The 2009 tax breaks President Barack Obama signed into law should have bolstered many small businesses. Instead two years later, there is still confusion, and according to many, underutilized opportunities. Most small businesses agree that the Recovery Act’s impact is difficult to quantify.
While a number of companies credit their survival during the turbulence of the past two years to the Recovery and Reinvestment Act, many are skeptical. They contend that the law – over a thousand pages — is onerous and limited in many areas where they were hoping to see more.
Most small businesses believe that large, public companies benefitted the most from the stimulus package. 70% believe that the package made little difference for their business according to a survey conducted last year by Discover Financial Services.
“For many small business owners, this stimulus package, which cracked the lid on credit access, plus new tax breaks and contracting opportunities, is just too unmanageable.” said Achim Neumann, President of A. Neumann Associates. “Without the right resources, it’s tough to research and understand all the available options.”
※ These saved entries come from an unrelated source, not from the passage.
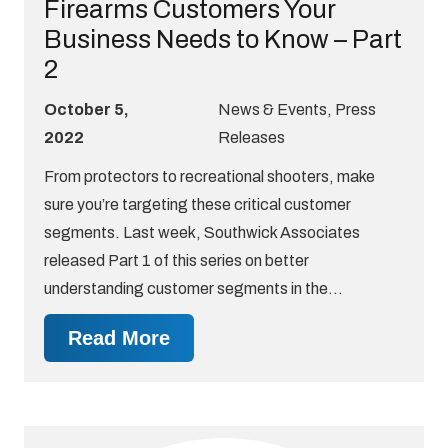
Firearms Customers Your
Business Needs to Know – Part
2
October 5,
News & Events
,
Press
2022
Releases
From protectors to recreational shooters, make
sure you’re targeting these critical customer
segments. Last week, Southwick Associates
released Part 1 of this series on better
understanding customer segments in the…
Read More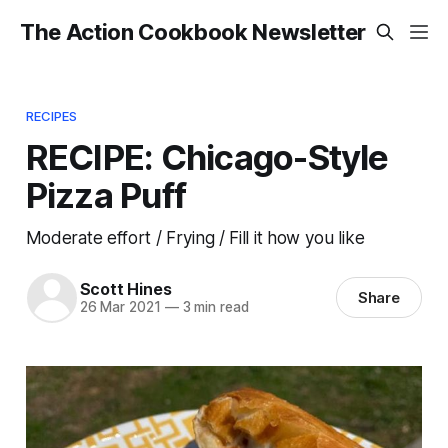
The Action Cookbook Newsletter
RECIPES
RECIPE: Chicago-Style
Pizza Puff
Moderate effort / Frying / Fill it how you like
Scott Hines
Share
26 Mar 2021
—
3 min read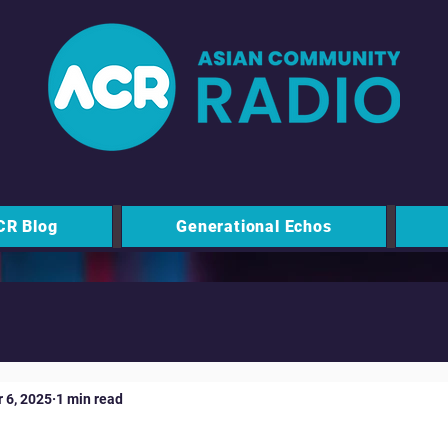
CR Blog
Generational Echos
 6, 2025
1 min read
nity Foundation - Vital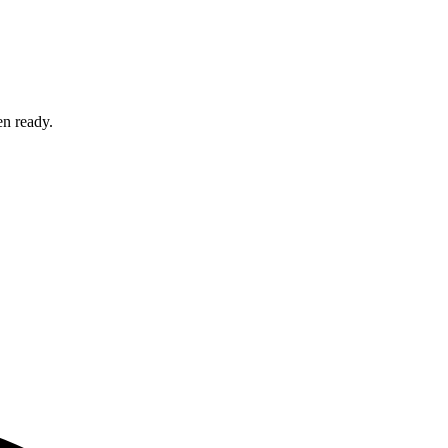
en ready.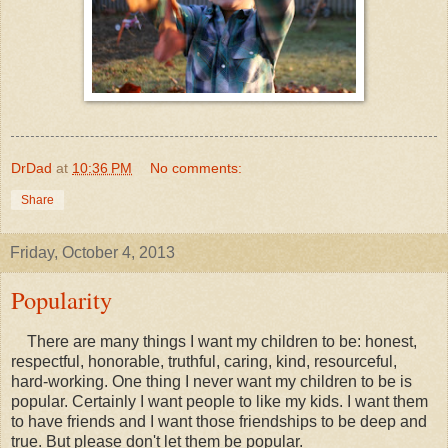
DrDad
at
10:36 PM
No comments:
Share
Friday, October 4, 2013
Popularity
There are many things I want my children to be: honest,
respectful, honorable, truthful, caring, kind, resourceful,
hard-working. One thing I never want my children to be is
popular. Certainly I want people to like my kids. I want them
to have friends and I want those friendships to be deep and
true. But please don't let them be popular.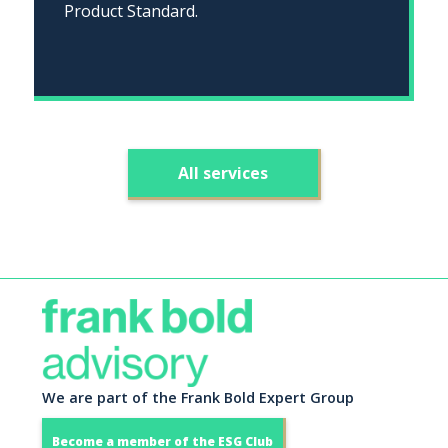
Product Standard.
All services
We are part of the Frank Bold Expert Group
Become a member of the ESG Club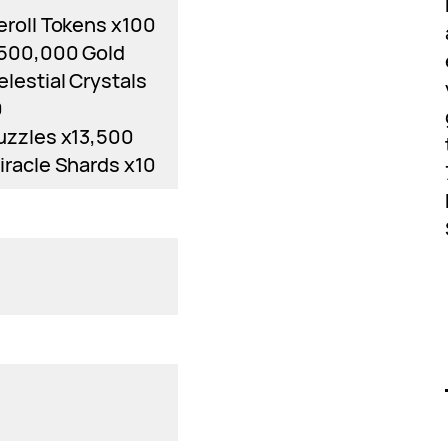
eroll Tokens x100
,500,000 Gold
elestial Crystals
0
uzzles x13,500
iracle Shards x10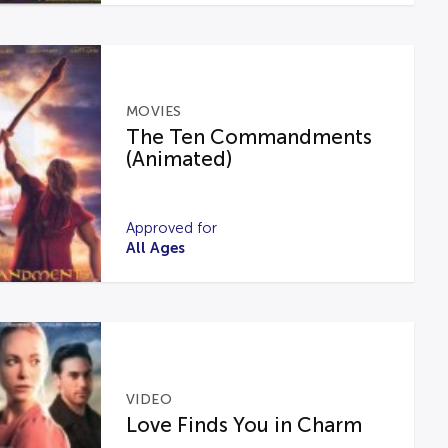
MOVIES
The Ten Commandments
(Animated)
Approved for
All Ages
VIDEO
Love Finds You in Charm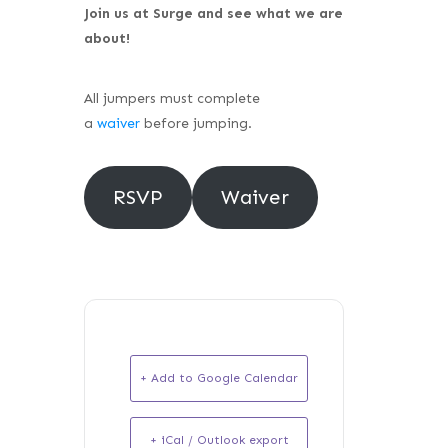
Join us at Surge and see what we are
about!
All jumpers must complete
a
waiver
before jumping.
RSVP
Waiver
+ Add to Google Calendar
+ iCal / Outlook export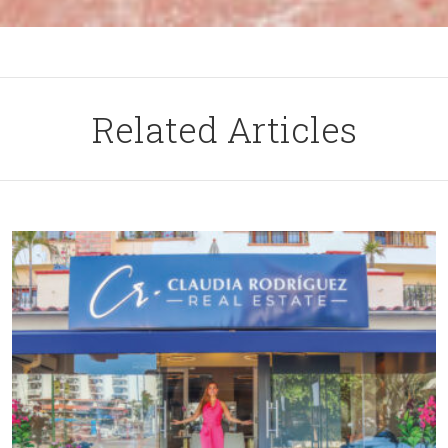
Related Articles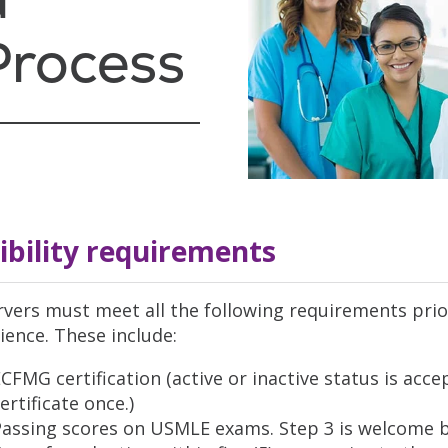
Process
gibility requirements
vers must meet all the following requirements prio
ience. These include:
CFMG certification (active or inactive status is ac
ertificate once.)
Passing scores on USMLE exams. Step 3 is welcome b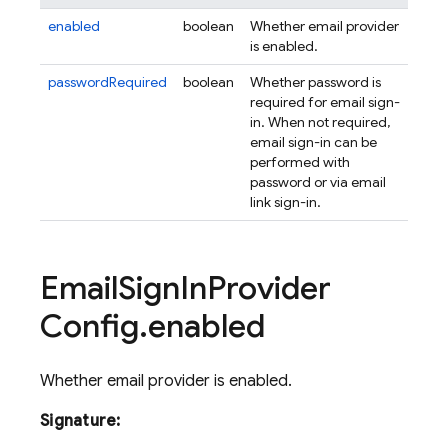
enabled
boolean
Whether email provider
is enabled.
passwordRequired
boolean
Whether password is
required for email sign-
in. When not required,
email sign-in can be
performed with
password or via email
link sign-in.
Email
Sign
In
Provider
Config
.
enabled
Whether email provider is enabled.
Signature: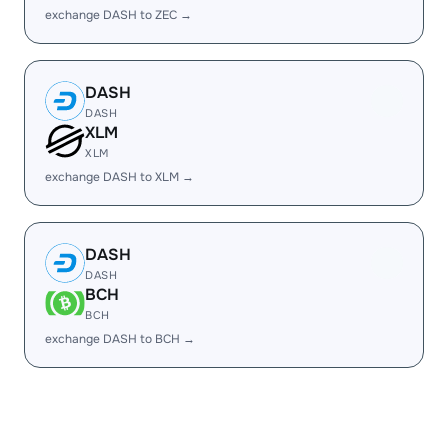
exchange DASH to ZEC →
DASH
DASH
XLM
XLM
exchange DASH to XLM →
DASH
DASH
BCH
BCH
exchange DASH to BCH →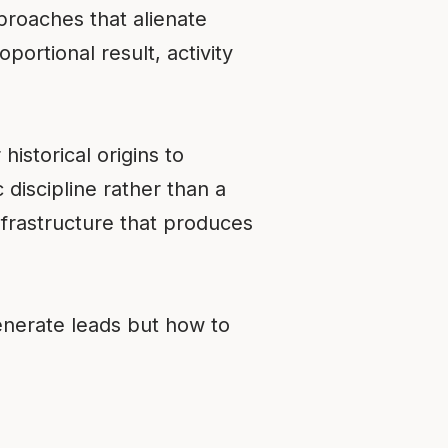
roaches that alienate
portional result, activity
historical origins to
 discipline rather than a
infrastructure that produces
enerate leads but how to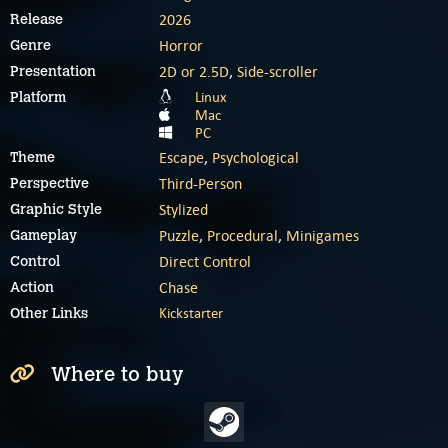
2026
Release
Horror
Genre
2D or 2.5D
,
Side-scroller
Presentation
Linux
Platform
Mac
PC
Escape
,
Psychological
Theme
Third-Person
Perspective
Stylized
Graphic Style
Puzzle
,
Procedural
,
Minigames
Gameplay
Direct Control
Control
Chase
Action
Kickstarter
Other Links
Where to buy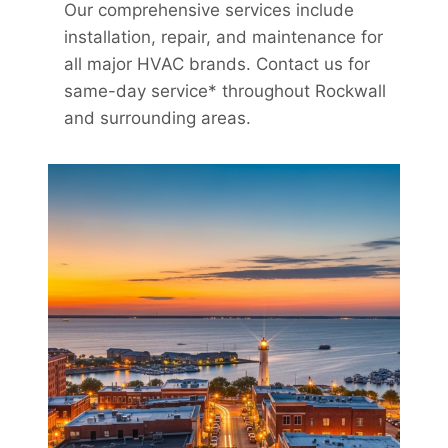
Our comprehensive services include
installation, repair, and maintenance for
all major HVAC brands. Contact us for
same-day service* throughout Rockwall
and surrounding areas.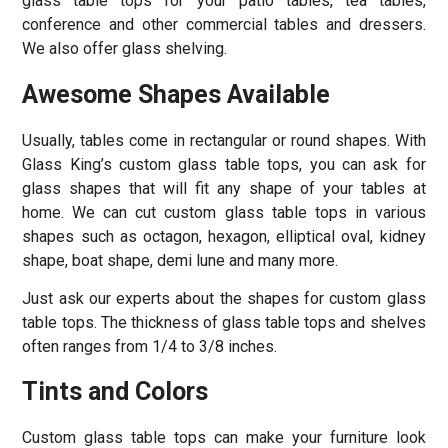
glass table tops for your patio tables, tea tables,
conference and other commercial tables and dressers.
We also offer glass shelving.
Awesome Shapes Available
Usually, tables come in rectangular or round shapes. With
Glass King’s custom glass table tops, you can ask for
glass shapes that will fit any shape of your tables at
home. We can cut custom glass table tops in various
shapes such as octagon, hexagon, elliptical oval, kidney
shape, boat shape, demi lune and many more.
Just ask our experts about the shapes for custom glass
table tops. The thickness of glass table tops and shelves
often ranges from 1/4 to 3/8 inches.
Tints and Colors
Custom glass table tops can make your furniture look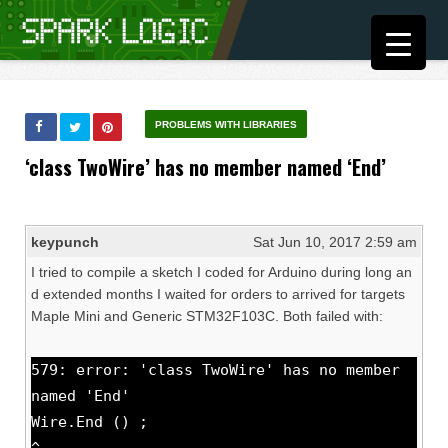
PROBLEMS WITH LIBRARIES
‘class TwoWire’ has no member named ‘End’
keypunch
Sat Jun 10, 2017 2:59 am
I tried to compile a sketch I coded for Arduino during long an
d extended months I waited for orders to arrived for targets
Maple Mini and Generic STM32F103C. Both failed with:
579: error: 'class TwoWire' has no member
named 'End'
Wire.End () ;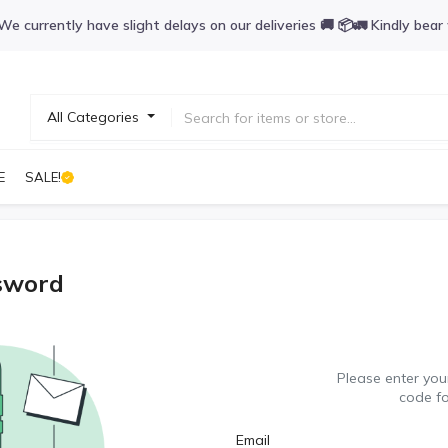
We currently have slight delays on our deliveries 🚚 📦🚛 Kindly bear
All Categories
E
SALE!
sword
Please enter your
code f
Email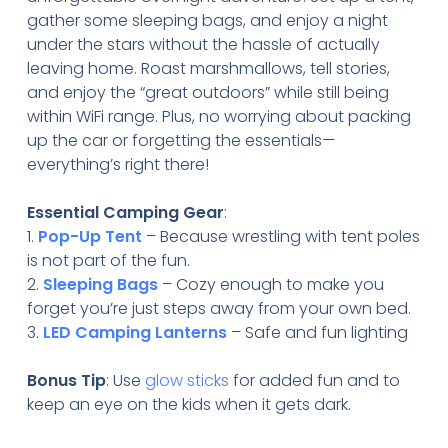
gather some sleeping bags, and enjoy a night
under the stars without the hassle of actually
leaving home. Roast marshmallows, tell stories,
and enjoy the “great outdoors” while still being
within WiFi range. Plus, no worrying about packing
up the car or forgetting the essentials—
everything’s right there!
Essential Camping Gear
:
1.
Pop-Up Tent
– Because wrestling with tent poles
is not part of the fun.
2.
Sleeping Bags
– Cozy enough to make you
forget you’re just steps away from your own bed.
3.
LED Camping Lanterns
– Safe and fun lighting
Bonus Tip
: Use
glow sticks
for added fun and to
keep an eye on the kids when it gets dark.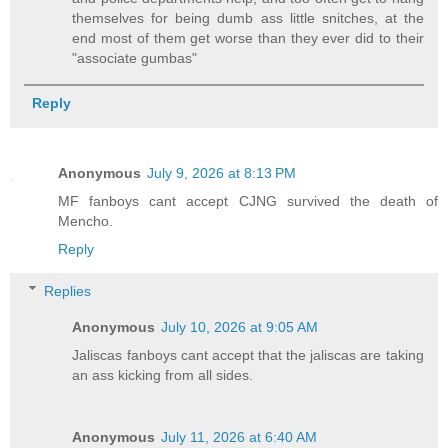
themselves for being dumb ass little snitches, at the
end most of them get worse than they ever did to their
"associate gumbas"
Reply
Anonymous
July 9, 2026 at 8:13 PM
MF fanboys cant accept CJNG survived the death of
Mencho.
Reply
Replies
Anonymous
July 10, 2026 at 9:05 AM
Jaliscas fanboys cant accept that the jaliscas are taking
an ass kicking from all sides.
Anonymous
July 11, 2026 at 6:40 AM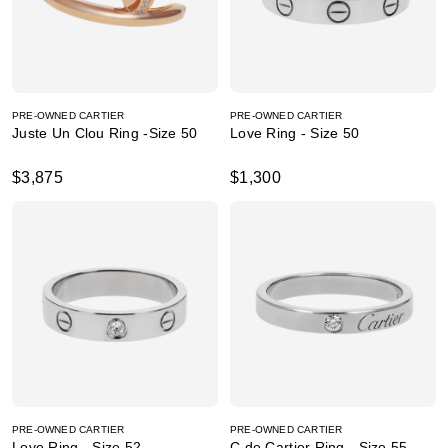
PRE-OWNED CARTIER
PRE-OWNED CARTIER
Juste Un Clou Ring -Size 50
Love Ring - Size 50
$3,875
$1,300
PRE-OWNED CARTIER
PRE-OWNED CARTIER
Love Ring - Size 52
C de Cartier Ring - Size 55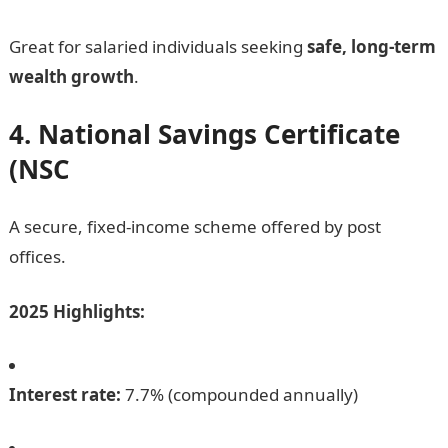
Great for salaried individuals seeking
safe, long-term
wealth growth
.
4. National Savings Certificate
(NSC
A secure, fixed-income scheme offered by post
offices.
2025 Highlights:
Interest rate:
7.7% (compounded annually)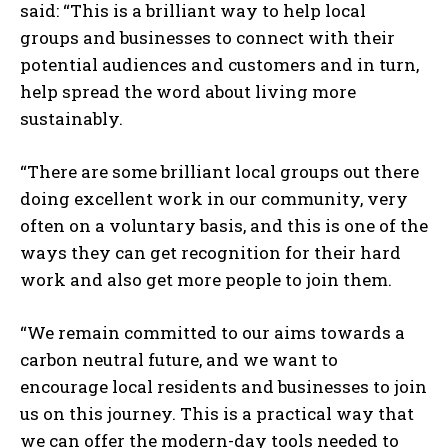
said: “This is a brilliant way to help local
groups and businesses to connect with their
potential audiences and customers and in turn,
help spread the word about living more
sustainably.
“There are some brilliant local groups out there
doing excellent work in our community, very
often on a voluntary basis, and this is one of the
ways they can get recognition for their hard
work and also get more people to join them.
“We remain committed to our aims towards a
carbon neutral future, and we want to
encourage local residents and businesses to join
us on this journey. This is a practical way that
we can offer the modern-day tools needed to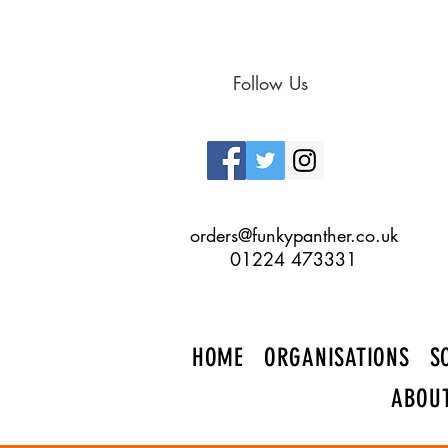
Follow Us
orders@funkypanther.co.uk
01224 473331
HOME
ORGANISATIONS
S
ABOU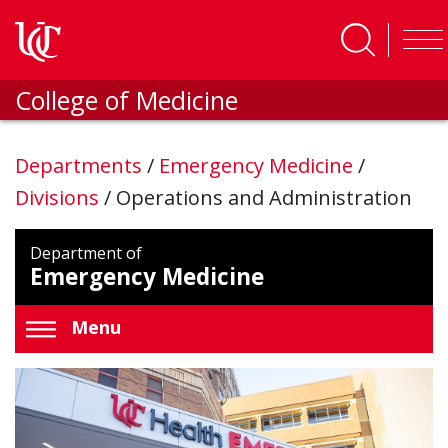
Skip to main content
College of Medicine
Departments
/
Emergency Medicine
/
Divisions
/
Operations and Administration
Department of
Emergency Medicine
Menu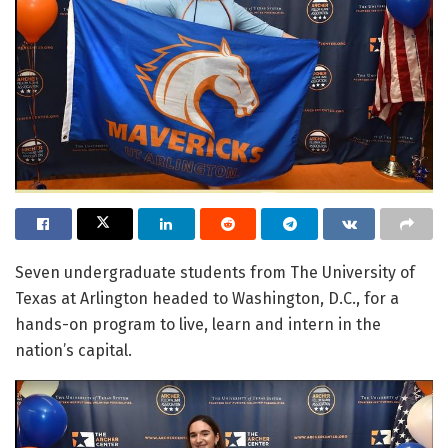
Seven undergraduate students from The University of
Texas at Arlington headed to Washington, D.C., for a
hands-on program to live, learn and intern in the
nation’s capital.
According to the Recovery Accountability and Transparency Board, approximately 92% of the funds are available for use. Obama administrators say there has been a positive effect, and the SBA contends that tens of thousands of small companies benefit from loans, federal contracts and from tax breaks.
Many small business tax provisions have under the new laws, been extended and some revived multiple times. And, many new government contracts were issued through the end of September.
Between February 2009 and August 2010, the SBA approved $22 billion in small business stimulus loans. As part of the package, fees were eliminated on SBA loans, and the guarantee level rose from 75% to 90%.
According to Neumann, “SBA-backed loans afford many benefits for business owners, not the least of which includes hiring workers and financing capital improvements in order to expand.”
The stimulus has created a few tax breaks for business owners, such as a carry back provision that allows them to apply losses to taxes paid on profits up to five years ago, presenting a refund opportunity.
The law also increased a deduction for equipment expensing and extended a tax credit for hiring veterans and high school dropouts. However, a common small business complaint is that the tax breaks didn’t offer immediate relief. Many had to wait until they filed their returns in order to get many of the benefits.